Stifel lowers Puma to Hold after earnings-driven stock slump

Published 13/03/2025, 13:48
© Reuters.

Investing.com -- Investment bank Stifel cut its rating on Puma SE (ETR:PUMG) stock to Hold from Buy to reflect a series of setbacks that have raised concerns about the company’s control over its operations and the desirability of its brand.

The downgrade comes after Puma shares fell 20% on Wednesday following disappointing quarterly and annual forecasts. The company also announced fresh job cuts and warned of uncertain U.S. consumer demand.

The stock price decline marks a second major reversal in roughly two months.

“Two major consecutive setbacks in January and March 2025 lead to massive earnings revisions within a very short time frame, raising doubts on the level of control over operations and brand desirability,” Stifel analysts said in a note.

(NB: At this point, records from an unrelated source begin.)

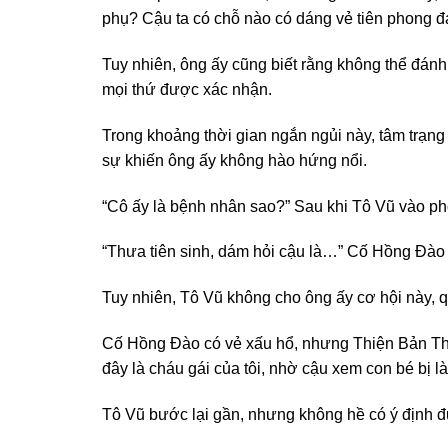
phụ? Cậu ta có chỗ nào có dáng vẻ tiên phong đ
Tuy nhiên, ông ấy cũng biết rằng không thể đánh
mọi thứ được xác nhận.
Trong khoảng thời gian ngắn ngủi này, tâm trạng
sự khiến ông ấy không hào hứng nổi.
“Cô ấy là bệnh nhân sao?” Sau khi Tô Vũ vào ph
“Thưa tiên sinh, dám hỏi cậu là…” Cố Hồng Đào
Tuy nhiên, Tô Vũ không cho ông ấy cơ hội này, q
Cố Hồng Đào có vẻ xấu hổ, nhưng Thiện Bản Thanh
đây là cháu gái của tôi, nhờ cậu xem con bé bị l
Tô Vũ bước lại gần, nhưng không hề có ý định đ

During the earnings call, Puma’s management provided insights into their strategy and the assumptions underlying their short and midterm financial guidance.

Stifel’s analysis suggests that while Puma’s fiscal year 2025 (FY25) guidance appears cautious and achievable, doubts remain about the company’s ability to hit an 8.5% EBIT margin by 2027, which would surpass the record 8.2% margin of 2021.

“Our new forecasts stand below the 2027 guidance as this midterm target embeds some degree of wishful thinking, we believe,” analysts said.

Puma has adjusted its 2025 expectations twice already this year, with the latest EBIT guidance set between €425 million and €525 million.

The first quarter of 2025 is projected to be weak, with management anticipating a low single-digit decline in the top line and an EBIT of €70 million before one-offs, compared to €159 million in the first quarter of 2024.

For the remainder of the year, Puma aims for a gradual sales recovery and benefits from its NextLevel restructuring plan. Stifel forecasts a 2025 EBIT of €475 million, slightly below the mid-range of Puma’s guidance, with an EBIT margin of 5.3%, down from 7.1% in FY24.

Looking ahead to 2027, achieving the targeted 8.5% EBIT margin would require a significant acceleration in sales growth and improved market conditions in the US and Greater China.

However, Stifel remains skeptical, estimating a 6.8% EBIT margin for FY27 based on mid-single-digit top-line growth for 2026-27. “We lack visibility on the success of the company’s brand elevation strategy which is core to reach this goal,” the firm noted.

Alongside the downgrade, Stifel also nearly halved its price target on Puma stock to €25 from €43.